Consequently, the receiving of user data from the host immediately
before an all channel synchronous transfer can be inhibited.
[0092] Furthermore, in the semiconductor disk device 1 in the
present embodiment, even at the timing of all channel simultaneous
writing being completed (for example, a timing 451-2), when an
amount of data for all channel simultaneous writing is not stored
in the DRAM 150, the DMA controller 106 waits until the amount of
data for the simultaneous writing is stored in the DRAM 150. After
the amount of data is stored, the DMA controller 106 then transfers
user data to the NAND memory controllers 107-1 to 107-8 according
to the instructions of the channel controller 102.
[0093] While the signal output module 111 outputs a transfer
detecting signal of 1 indicative of the fact that data is being
transferred, the data amount setting module 323 of the second MPU
103 sets the subsequent writable amount of data to the shared RAM
108.
[0094] At the timing of the transfer detecting signal that the
signal output module 111 outputs being switched from 1 to 0, the
write credit management module 312 of the first MPU 101 determines
that the data from the host can be received. Based on the
determination, the Transfer_Ready notifying module 313 requests the
SAS controllers 104-1 and 104-2 for notification of Transfer_Ready
frame.
[0095] By carrying out the control in such manner, as illustrated
in FIG. 3, in the DMA controller 106, the reading of data from the
DRAM 150 and the writing of data to the DRAM 150 can be prevented
from conflicting with each other. This enables such a control that
a non-transfer period does not arise.
[0096] FIG. 4 is a timing chart illustrating transfer timings of
random write in the semiconductor disk device 1 in the present
embodiment. SAS TX 500 in FIG. 4 represents the timing of the
semiconductor disk device 1 sending a Transfer_Ready frame to the
host. SAS RX 510 represents the timing of the semiconductor disk
device 1 receiving user data from the host.

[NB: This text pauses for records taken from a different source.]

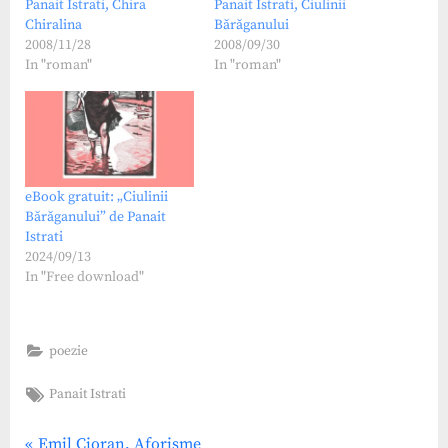
Panait Istrati, Chira
Panait Istrati, Ciulinii
Chiralina
Bărăganului
2008/11/28
2008/09/30
In "roman"
In "roman"
eBook gratuit: „Ciulinii
Bărăganului” de Panait
Istrati
2024/09/13
In "Free download"
poezie
Tags:
Panait Istrati
P
Emil Cioran, Aforisme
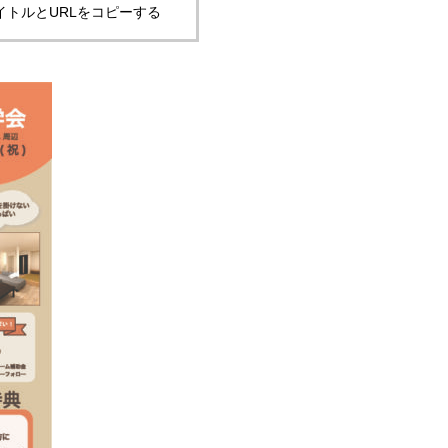
イトルとURLをコピーする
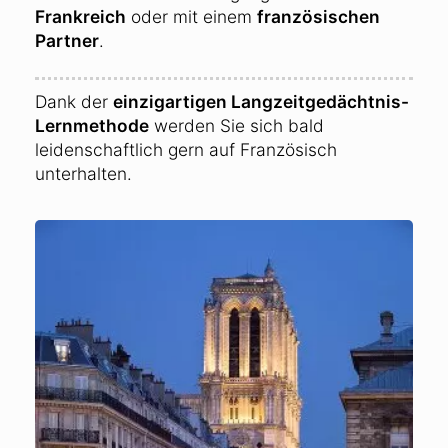
Frankreich
oder mit einem
französischen
Partner
.
Dank der
einzigartigen Langzeitgedächtnis-
Lernmethode
werden Sie sich bald
leidenschaftlich gern auf Französisch
unterhalten.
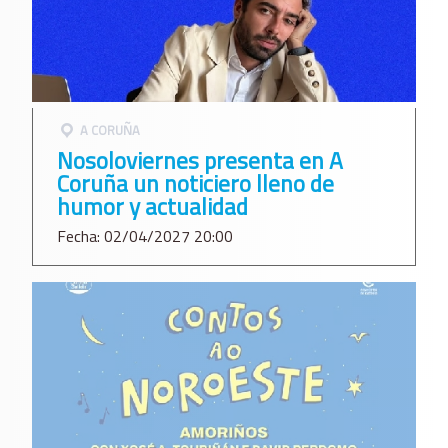
A CORUÑA
Nosoloviernes presenta en A
Coruña un noticiero lleno de
humor y actualidad
Fecha: 02/04/2027 20:00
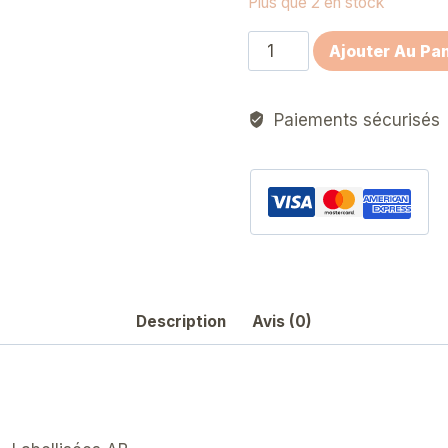
Plus que 2 en stock
quantité
Ajouter Au Pan
de
Immortelles
Paiements sécurisés
King
Red
Description
Avis (0)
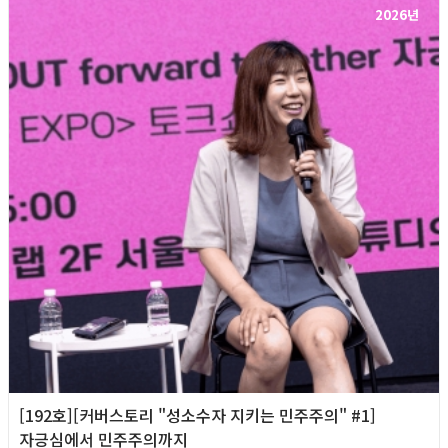
2026년
[192호][커버스토리 "성소수자 지키는 민주주의" #1]
자긍심에서 민주주의까지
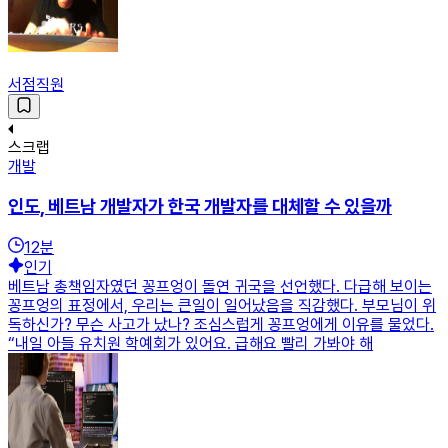
서점직원
스크랩
개발
인도, 베트남 개발자가 한국 개발자를 대체할 수 있을까
12
분
인기
베트남 총책임자였던 꽁프엉이 돌연 귀국을 선언했다. 다급해 보이는
꽁프엉의 표정에서, 우리는 큰일이 일어났음을 직감했다. 부모님이 위
독하신가? 무슨 사고가 났나? 조심스럽게 꽁프엉에게 이유를 물었다.
“내일 아들 유치원 학예회가 있어요. 급해요 빨리 가봐야 해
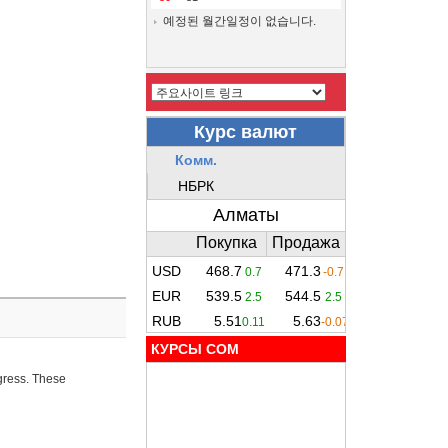
예정된 월간일정이 없습니다.
КУРСЫ COM
ogress. These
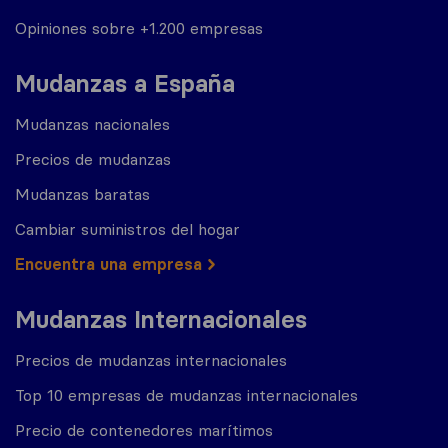
Opiniones sobre +1.200 empresas
Mudanzas a España
Mudanzas nacionales
Precios de mudanzas
Mudanzas baratas
Cambiar suministros del hogar
Encuentra una empresa
Mudanzas Internacionales
Precios de mudanzas internacionales
Top 10 empresas de mudanzas internacionales
Precio de contenedores marítimos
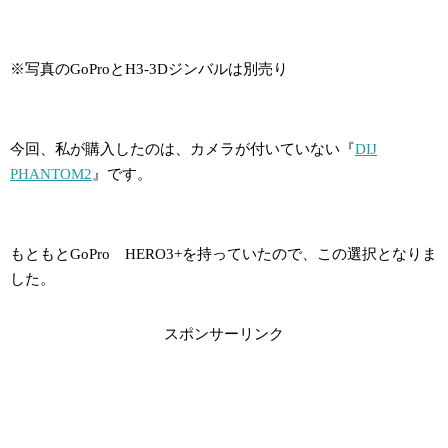
※写真のGoProとH3-3Dジンバルは別売り
今回、私が購入したのは、カメラが付いていない『
DIJ
PHANTOM2
』です。
もともとGoPro HERO3+を持っていたので、この選択となりま
した。
スポンサーリンク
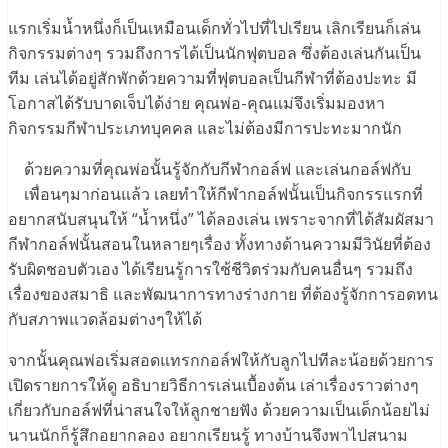
แรกเริ่มน้ำหนึ่งก็เป็นเหมือนเด็กทั่วไปที่ไปเรียน เลิกเรียนก็เล่น
กิจกรรมต่างๆ รวมถึงการได้เป็นนักฟุตบอล ซึ่งต้องเล่นกันเป็น
ทีม เล่นได้อยู่สักพักด้วยความที่ฟุตบอลเป็นกีฬาที่ต้องปะทะ มี
โอกาสได้รับบาดเจ็บได้ง่าย คุณพ่อ-คุณแม่จึงเริ่มมองหา
กิจกรรมกีฬาประเภทบุคคล และไม่ต้องมีการปะทะมากนัก
ด้วยความที่คุณพ่อนั้นรู้จักกับกีฬากอล์ฟ และเล่นกอล์ฟกับ
เพื่อนๆมาก่อนแล้ว เลยทำให้กีฬากอล์ฟนั้นเป็นกิจกรรแรกที่
อยากสนับสนุนให้ “น้ำหนึ่ง” ได้ลองเล่น เพราะจากที่ได้สัมผัสมา
กีฬากอล์ฟนั้นสอนในหลายๆเรื่อง ทั้งทางด้านความมีวินัยที่ต้อง
รับผิดชอบตัวเอง ได้เรียนรู้การใช้ชีวิตร่วมกับคนอื่นๆ รวมถึง
เรื่องของสมาธิ และพัฒนาการทางร่างกาย ที่ต้องรู้จักการอดทน
กับสภาพแวดล้อมต่างๆให้ได้
จากนั้นคุณพ่อเริ่มสอดแทรกกอล์ฟให้กับลูกไปทีละน้อยด้วยการ
เปิดรายการให้ดู อธิบายวิธีการเล่นเบื้องต้น เล่าเรื่องราวต่างๆ
เกี่ยวกับกอล์ฟที่น่าสนใจให้ลูกชายฟัง ด้วยความเป็นเด็กน้อยไม่
นานนักก็รู้สึกอยากลอง อยากเรียนรู้ ทางบ้านจึงพาไปสนาม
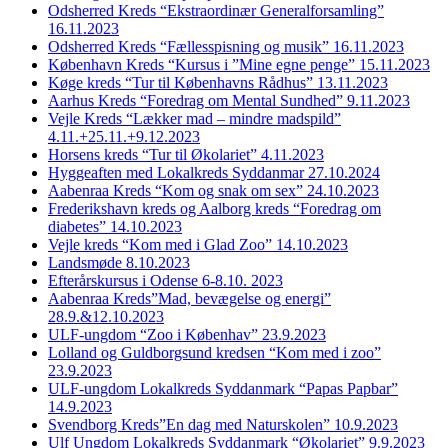
Odsherred Kreds “Ekstraordinær Generalforsamling”
16.11.2023
Odsherred Kreds “Fællesspisning og musik” 16.11.2023
København Kreds “Kursus i ”Mine egne penge” 15.11.2023
Køge kreds “Tur til Københavns Rådhus” 13.11.2023
Aarhus Kreds “Foredrag om Mental Sundhed” 9.11.2023
Vejle Kreds “Lækker mad – mindre madspild”
4.11.+25.11.+9.12.2023
Horsens kreds “Tur til Økolariet” 4.11.2023
Hyggeaften med Lokalkreds Syddanmar 27.10.2024
Aabenraa Kreds “Kom og snak om sex” 24.10.2023
Frederikshavn kreds og Aalborg kreds “Foredrag om
diabetes” 14.10.2023
Vejle kreds “Kom med i Glad Zoo” 14.10.2023
Landsmøde 8.10.2023
Efterårskursus i Odense 6-8.10. 2023
Aabenraa Kreds”Mad, bevægelse og energi”
28.9.&12.10.2023
ULF-ungdom “Zoo i Københav” 23.9.2023
Lolland og Guldborgsund kredsen “Kom med i zoo”
23.9.2023
ULF-ungdom Lokalkreds Syddanmark “Papas Papbar”
14.9.2023
Svendborg Kreds”En dag med Naturskolen” 10.9.2023
Ulf Ungdom Lokalkreds Syddanmark “Økolariet” 9.9.2023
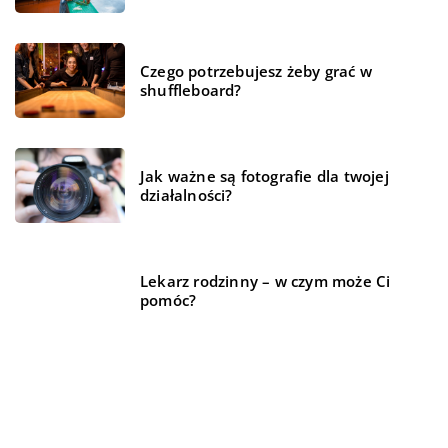
Czego potrzebujesz żeby grać w
shuffleboard?
Jak ważne są fotografie dla twojej
działalności?
Lekarz rodzinny – w czym może Ci
pomóc?
REKOMENDOWANE
TRENDY I ŻYCIE
FINANSE I RYNEK
TRENDY I ŻYCIE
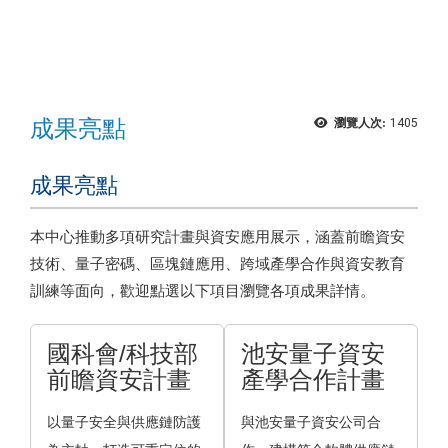
成果亮點
瀏覽人次:
1405
成果亮點
本中心推動多項研究計畫與資安應用展示，涵蓋前瞻資安
技術、量子密碼、區塊鏈應用、跨域產學合作與資安教育
訓練等面向，歡迎點選以下項目瀏覽各項成果詳情。
國科會/科技部
池安量子資安
前瞻資安計畫
產學合作計畫
以量子安全與供應鏈防護
與池安量子資安公司合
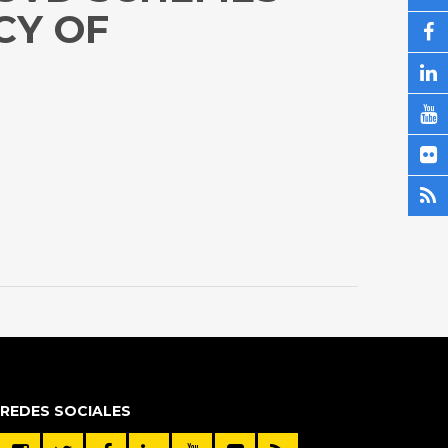
CY OF
REDES SOCIALES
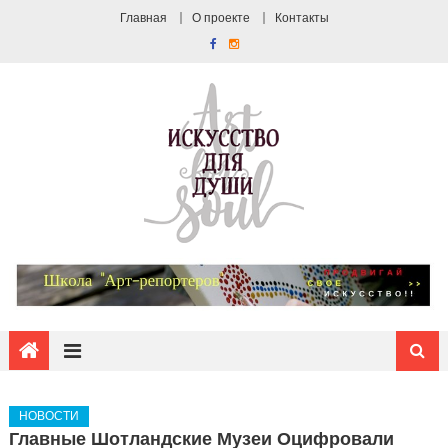
Главная
О проекте
Контакты
НОВОСТИ
Главные Шотландские Музеи Оцифровали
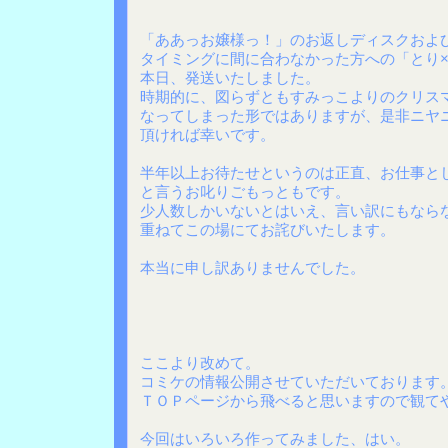
「ああっお嬢様っ！」のお返しディスクおよ
タイミングに間に合わなかった方への「とり
本日、発送いたしました。
時期的に、図らずともすみっこよりのクリス
なってしまった形ではありますが、是非ニヤ
頂ければ幸いです。
半年以上お待たせというのは正直、お仕事と
と言うお叱りごもっともです。
少人数しかいないとはいえ、言い訳にもなら
重ねてこの場にてお詫びいたします。
本当に申し訳ありませんでした。
ここより改めて。
コミケの情報公開させていただいております
ＴＯＰページから飛べると思いますので観て
今回はいろいろ作ってみました、はい。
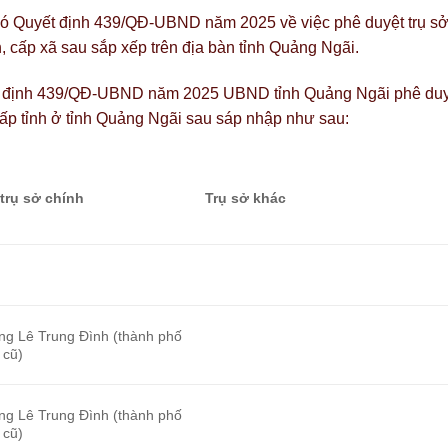
ó Quyết định 439/QĐ-UBND năm 2025 về việc phê duyệt trụ s
, cấp xã sau sắp xếp trên địa bàn tỉnh Quảng Ngãi.
ết định 439/QĐ-UBND năm 2025 UBND tỉnh Quảng Ngãi phê du
cấp tỉnh ở tỉnh Quảng Ngãi sau sáp nhập như sau:
 trụ sở chính
Trụ sở khác
ng Lê Trung Đình (thành phố
 cũ)
ng Lê Trung Đình (thành phố
 cũ)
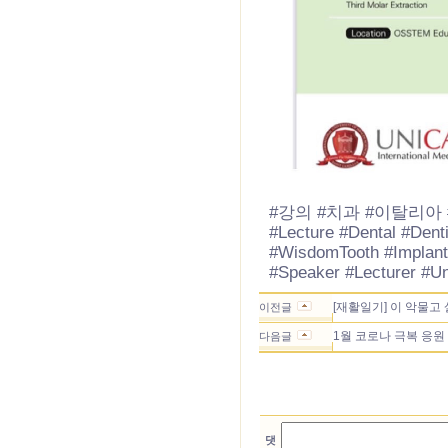
#강의 #치과 #이탈리아
#Lecture #Dental #Dentis
#WisdomTooth #Implant 
#Speaker #Lecturer #U
[재활일기] 이 악물고
이전글
1월 코로나 극복 응원
다음글
댓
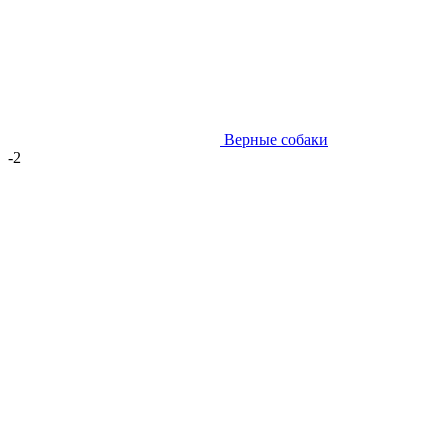
Верные собаки
-2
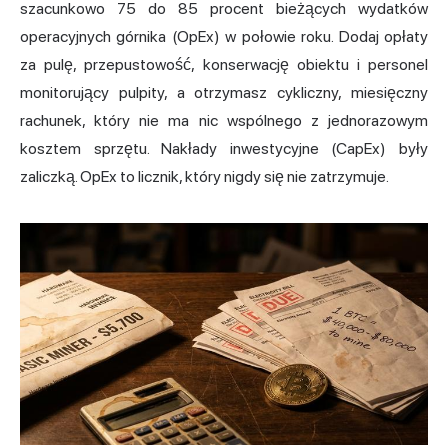
szacunkowo 75 do 85 procent bieżących wydatków
operacyjnych górnika (OpEx) w połowie roku. Dodaj opłaty
za pulę, przepustowość, konserwację obiektu i personel
monitorujący pulpity, a otrzymasz cykliczny, miesięczny
rachunek, który nie ma nic wspólnego z jednorazowym
kosztem sprzętu. Nakłady inwestycyjne (CapEx) były
zaliczką. OpEx to licznik, który nigdy się nie zatrzymuje.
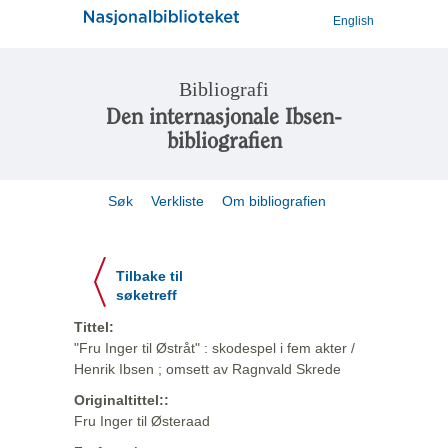
English
Bibliografi
Den internasjonale Ibsen-
bibliografien
Søk
Verkliste
Om bibliografien
Tilbake til
søketreff
Tittel:
"Fru Inger til Østråt" : skodespel i fem akter /
Henrik Ibsen ; omsett av Ragnvald Skrede
Originaltittel::
Fru Inger til Østeraad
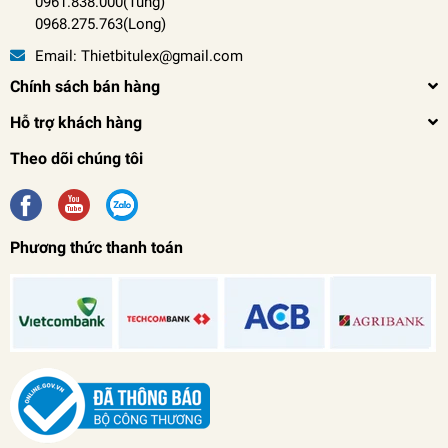
0961.838.000(Tùng)
0968.275.763(Long)
Email:
Thietbitulex@gmail.com
Chính sách bán hàng
Hỗ trợ khách hàng
Theo dõi chúng tôi
Phương thức thanh toán
Pa lăng xích kéo tay DOSU 5 Tấn 3 Mét
0₫
undefined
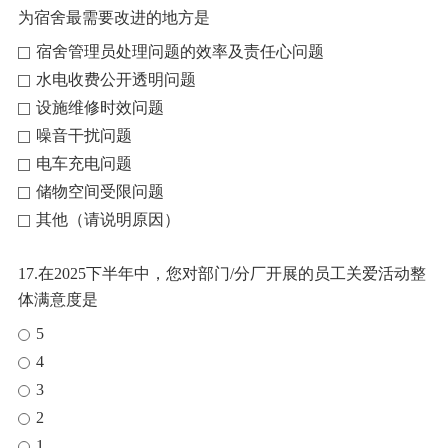
为宿舍最需要改进的地方是
宿舍管理员处理问题的效率及责任心问题
水电收费公开透明问题
设施维修时效问题
噪音干扰问题
电车充电问题
储物空间受限问题
其他（请说明原因）
17.在2025下半年中，您对部门/分厂开展的员工关爱活动整
体满意度是
5
4
3
2
1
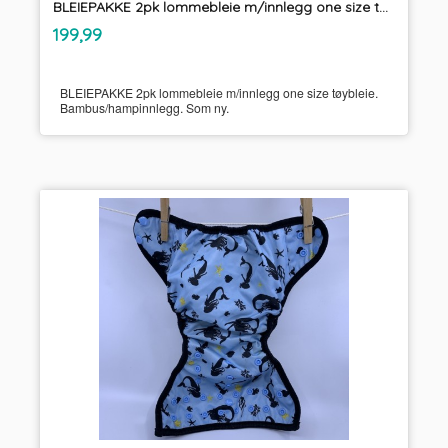
BLEIEPAKKE 2pk lommebleie m/innlegg one size tøybleie
inkl.
Pris
199,99
mva.
BLEIEPAKKE 2pk lommebleie m/innlegg one size tøybleie.
Bambus/hampinnlegg. Som ny.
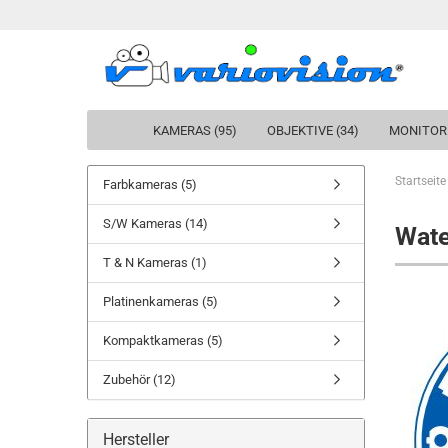
KAMERAS (95)
OBJEKTIVE (34)
MONITORE
Startseite
Farbkameras (5)
S/W Kameras (14)
Wat
T & N Kameras (1)
Platinenkameras (5)
Kompaktkameras (5)
Zubehör (12)
Hersteller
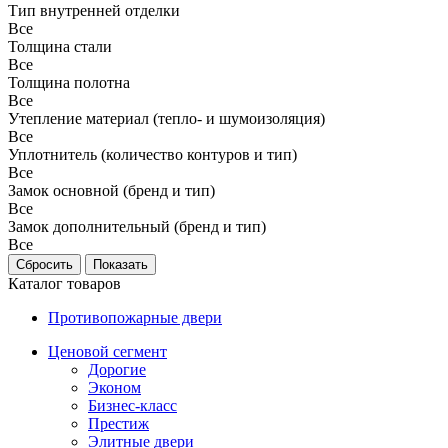
Тип внутренней отделки
Все
Толщина стали
Все
Толщина полотна
Все
Утепление материал (тепло- и шумоизоляция)
Все
Уплотнитель (количество контуров и тип)
Все
Замок основной (бренд и тип)
Все
Замок дополнительный (бренд и тип)
Все
Каталог товаров
Противопожарные двери
Ценовой сегмент
Дорогие
Эконом
Бизнес-класс
Престиж
Элитные двери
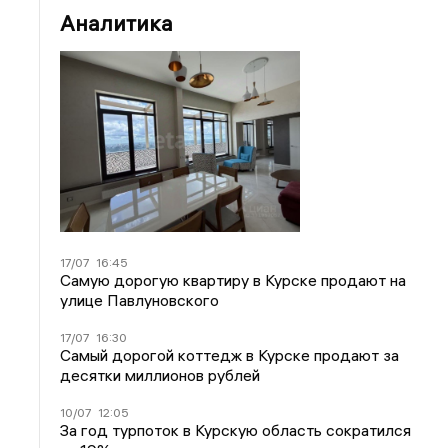
Аналитика
17/07
16:45
Самую дорогую квартиру в Курске продают на
улице Павлуновского
17/07
16:30
Самый дорогой коттедж в Курске продают за
десятки миллионов рублей
10/07
12:05
За год турпоток в Курскую область сократился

[0097] Write Xfer 520 represents the timing of a transfer detecting
signal that the signal output module 111 outputs. DMA (SAS) 530
represents the timing of the DMA controller 106 transferring data
received by the SAS controllers 104-1 and 104-2 to the DRAM 150.
DMA (Ch 0-7) 540 represents the timing of the DMA controller 106
transferring data stored in the DRAM 150 to the NAND memory
controllers 107-1 to 107-8.
[0098] Data transfer timings 550 represent the timings of the NAND
memory controllers 107-1 to 107-8 transferring data to the NAND
memories 160-1 to 160-8. The data transfer timings 550 are composed
of a time period 551 in which the NAND memory controllers 107-1 to
107-8 write user data to the NAND memories 160-1 to 160-8, a time
period 552 in which the NAND memory controllers 107-1 to 107-8 read
out data from the NAND memories 160-1 to 160-8 to the DRAM 150 for
compaction, and a time period 553 in which the NAND memory
controllers 107-1 to 107-8 write the data held in the DRAM 150 to
the NAND memories 160-1 to 160-8 for compaction.
[0099] In the semiconductor disk device 1, carrying out random
writes causes invalid data at random physical locations. Therefore,
compaction becomes necessary to enable writing of new data. The
compaction is generally executed while the command is not
processed, to prevent the deterioration of performance. However,
during the period in which write commands are issued frequently,
areas for new writings must be allocated keeping up with such a
pace. Accordingly, as illustrated in FIG. 4, the compaction needs
to be carried out in parallel with the receiving of user data.
[0100] In random write, for writing user data at one time (time
period 551), a number of compaction processes (time periods 552,
553) are required. The time period 552 is a time period where the
data of compaction source is read out to a buffer for compaction
allocated in the DRAM 150. The time period 553 is a time period
where the data stored on the DRAM 150 is written to a compaction
destination. The compaction is a process to move valid data
collectively. The writing process in compaction (a process carried
out in the time period 553) is the same as the process of writing
user data and thus, in a time period 521-2 where all channel
simultaneous transfer for compaction is executed, it is necessary
to inhibit the receiving of data from the host.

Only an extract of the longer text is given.